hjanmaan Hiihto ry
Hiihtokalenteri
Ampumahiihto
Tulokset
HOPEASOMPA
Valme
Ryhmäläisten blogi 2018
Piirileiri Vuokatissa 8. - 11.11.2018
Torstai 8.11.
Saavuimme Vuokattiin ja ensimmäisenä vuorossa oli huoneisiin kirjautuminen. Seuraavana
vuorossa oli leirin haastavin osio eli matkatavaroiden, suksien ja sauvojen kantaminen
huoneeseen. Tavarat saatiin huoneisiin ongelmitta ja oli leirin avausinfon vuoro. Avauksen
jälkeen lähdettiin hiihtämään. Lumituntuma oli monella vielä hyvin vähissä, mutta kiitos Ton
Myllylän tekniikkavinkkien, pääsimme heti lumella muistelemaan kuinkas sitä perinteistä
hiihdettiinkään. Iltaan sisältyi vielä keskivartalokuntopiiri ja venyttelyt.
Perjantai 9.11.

◆ ABOUT THIS EXERCISE ◆
Reply with nothing except the number of lines in the listing above that include the string "vielä".

◆ ANSWER TO THIS TASK ◆
2